If on a winter’s night a traveler,
outside the town of Malbork,
leaning from the steep slope,
within fear of wind and vertigo,
looks down in the gathering shadow,
in a network of lines that enlace,
in a network of lines that intersect,
on a carpet of leaves illuminated by the moon,
around an empty grave –
What story down there awaits its end?
If On a Winter’s Night a Traveler is a short miracle of a book written by Italo Calvino. I am thinking of rereading it again for perhaps the tenth time. It’s written so beautifully it feels like poetry. In fact, the chapter titles, as you can see above, seem to make a poem. But the real poetry is the evocative language and the deep, authentic love of language that Calvino reveals.

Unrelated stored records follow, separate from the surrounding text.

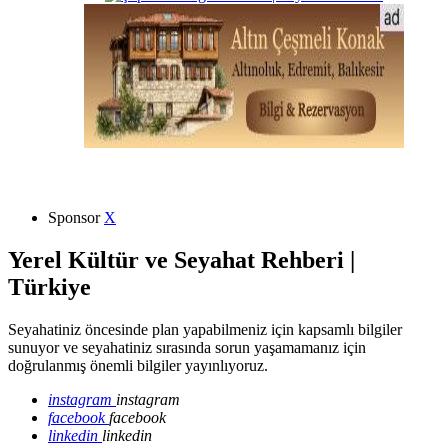
Sponsor
X
Yerel Kültür ve Seyahat Rehberi |
Türkiye
Seyahatiniz öncesinde plan yapabilmeniz için kapsamlı bilgiler
sunuyor ve seyahatiniz sırasında sorun yaşamamanız için
doğrulanmış önemli bilgiler yayınlıyoruz.
instagram
instagram
facebook
facebook
linkedin
linkedin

The novel begins in a railway station, the locomotive huffs, steam from a piston covers the opening of the chapter, a cloud of smoke hides part of the first paragraph. In the odor of the station there is a passing whiff of station café odor. There is someone looking throughout he befogged glass, he open the glass door of the bar, everything is misty inside, too, as if seen by nearsighted eyes, or eyes irritated by coal dust. The pages of the book are clouded like the windows of an old train, the cloud of smokes on the sentences. It is a rainy evening; the man enter the bark he unbuttons his damp overcoat; a cloud of steam enfold him; a whistle dies away along tracks that are glistening with rain, as far as the eye can see.